== Dataset records
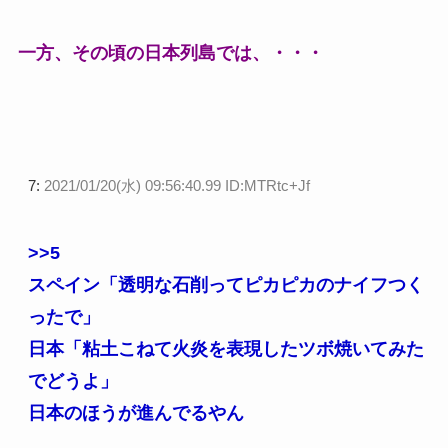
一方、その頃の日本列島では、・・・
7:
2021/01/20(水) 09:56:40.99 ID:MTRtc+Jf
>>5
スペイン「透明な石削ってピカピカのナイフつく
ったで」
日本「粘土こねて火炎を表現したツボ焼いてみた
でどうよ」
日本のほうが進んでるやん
====
== Dataset records
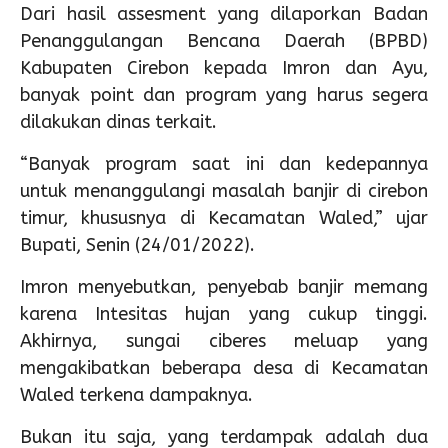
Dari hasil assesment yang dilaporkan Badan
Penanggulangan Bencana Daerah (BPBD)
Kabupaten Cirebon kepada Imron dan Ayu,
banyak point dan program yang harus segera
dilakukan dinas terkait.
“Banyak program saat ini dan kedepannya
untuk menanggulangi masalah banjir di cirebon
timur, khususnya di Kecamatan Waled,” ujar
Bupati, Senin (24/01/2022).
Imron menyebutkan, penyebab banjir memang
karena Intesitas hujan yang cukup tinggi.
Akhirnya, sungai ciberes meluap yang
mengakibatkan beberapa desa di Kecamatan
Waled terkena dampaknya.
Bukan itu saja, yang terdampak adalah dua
====
What to work on:
Which lines in the records above contain the word "Kecamatan"? Copy each one.

Output of the task:
timur, khususnya di Kecamatan Waled,” ujar
mengakibatkan beberapa desa di Kecamatan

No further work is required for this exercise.